## RECORDS SUPPLIED

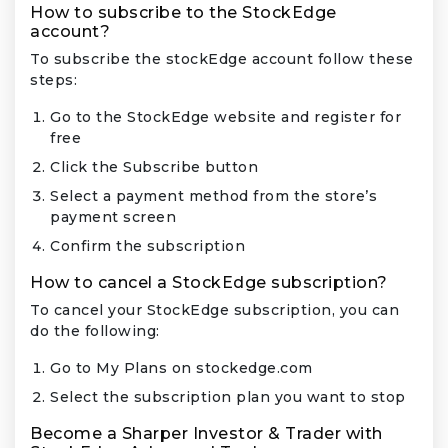
How to subscribe to the StockEdge
account?
To subscribe the stockEdge account follow these
steps:
Go to the StockEdge website and register for
free
Click the Subscribe button
Select a payment method from the store’s
payment screen
Confirm the subscription
How to cancel a StockEdge subscription?
To cancel your StockEdge subscription, you can
do the following:
Go to My Plans on stockedge.com
Select the subscription plan you want to stop
Become a Sharper Investor & Trader with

## PROBLEM REQUIREMENTS
The line containing "Click the Subscribe button" and all lines after it, through the last line of the data, should be retyped exactly.

## RESPONSE FOR THIS EXERCISE
Click the Subscribe button
Select a payment method from the store’s
payment screen
Confirm the subscription
How to cancel a StockEdge subscription?
To cancel your StockEdge subscription, you can
do the following:
Go to My Plans on stockedge.com
Select the subscription plan you want to stop
Become a Sharper Investor & Trader with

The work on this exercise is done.